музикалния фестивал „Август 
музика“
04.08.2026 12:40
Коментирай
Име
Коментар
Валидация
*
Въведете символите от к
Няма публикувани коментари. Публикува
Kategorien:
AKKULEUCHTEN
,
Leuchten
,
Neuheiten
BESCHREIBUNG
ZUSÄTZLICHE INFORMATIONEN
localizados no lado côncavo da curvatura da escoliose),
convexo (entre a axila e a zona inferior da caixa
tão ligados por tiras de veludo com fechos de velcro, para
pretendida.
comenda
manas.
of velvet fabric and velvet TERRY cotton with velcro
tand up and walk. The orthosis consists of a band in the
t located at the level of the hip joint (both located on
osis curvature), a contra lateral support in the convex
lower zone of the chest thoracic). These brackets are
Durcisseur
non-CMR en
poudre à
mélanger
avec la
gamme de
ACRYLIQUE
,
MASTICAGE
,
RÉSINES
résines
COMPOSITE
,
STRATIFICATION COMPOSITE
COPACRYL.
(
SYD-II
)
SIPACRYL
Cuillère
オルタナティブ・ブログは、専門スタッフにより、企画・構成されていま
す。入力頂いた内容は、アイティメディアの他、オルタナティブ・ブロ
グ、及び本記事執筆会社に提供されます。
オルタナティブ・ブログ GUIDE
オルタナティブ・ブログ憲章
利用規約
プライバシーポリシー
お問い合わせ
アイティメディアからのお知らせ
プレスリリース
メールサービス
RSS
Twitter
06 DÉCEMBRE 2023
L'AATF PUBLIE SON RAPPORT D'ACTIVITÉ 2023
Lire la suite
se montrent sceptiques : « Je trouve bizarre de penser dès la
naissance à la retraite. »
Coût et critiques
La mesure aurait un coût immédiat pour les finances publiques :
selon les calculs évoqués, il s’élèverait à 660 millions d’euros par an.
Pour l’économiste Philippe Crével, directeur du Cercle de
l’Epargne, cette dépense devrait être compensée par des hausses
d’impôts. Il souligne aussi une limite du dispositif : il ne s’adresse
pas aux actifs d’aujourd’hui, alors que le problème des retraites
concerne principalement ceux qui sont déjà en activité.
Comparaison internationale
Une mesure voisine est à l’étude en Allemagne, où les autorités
────────────────────
■ What the exercise asks
Each line of the material above should be restated word for word.

■ Solved exercise
музикалния фестивал „Август 
музика“
04.08.2026 12:40
Коментирай
Име
Коментар
Валидация
*
Въведете символите от к
Няма публикувани коментари. Публикува
Kategorien:
AKKULEUCHTEN
,
Leuchten
,
Neuheiten
BESCHREIBUNG
ZUSÄTZLICHE INFORMATIONEN
localizados no lado côncavo da curvatura da escoliose),
convexo (entre a axila e a zona inferior da caixa
tão ligados por tiras de veludo com fechos de velcro, para
pretendida.
comenda
manas.
of velvet fabric and velvet TERRY cotton with velcro
tand up and walk. The orthosis consists of a band in the
t located at the level of the hip joint (both located on
osis curvature), a contra lateral support in the convex
lower zone of the chest thoracic). These brackets are
Durcisseur
non-CMR en
poudre à
mélanger
avec la
gamme de
ACRYLIQUE
,
MASTICAGE
,
RÉSINES
résines
COMPOSITE
,
STRATIFICATION COMPOSITE
COPACRYL.
(
SYD-II
)
SIPACRYL
Cuillère
オルタナティブ・ブログは、専門スタッフにより、企画・構成されていま
す。入力頂いた内容は、アイティメディアの他、オルタナティブ・ブロ
グ、及び本記事執筆会社に提供されます。
オルタナティブ・ブログ GUIDE
オルタナティブ・ブログ憲章
利用規約
プライバシーポリシー
お問い合わせ
アイティメディアからのお知らせ
プレスリリース
メールサービス
RSS
Twitter
06 DÉCEMBRE 2023
L'AATF PUBLIE SON RAPPORT D'ACTIVITÉ 2023
Lire la suite
se montrent sceptiques : « Je trouve bizarre de penser dès la
naissance à la retraite. »
Coût et critiques
La mesure aurait un coût immédiat pour les finances publiques :
selon les calculs évoqués, il s’élèverait à 660 millions d’euros par an.
Pour l’économiste Philippe Crével, directeur du Cercle de
l’Epargne, cette dépense devrait être compensée par des hausses
d’impôts. Il souligne aussi une limite du dispositif : il ne s’adresse
pas aux actifs d’aujourd’hui, alors que le problème des retraites
concerne principalement ceux qui sont déjà en activité.
Comparaison internationale
Une mesure voisine est à l’étude en Allemagne, où les autorités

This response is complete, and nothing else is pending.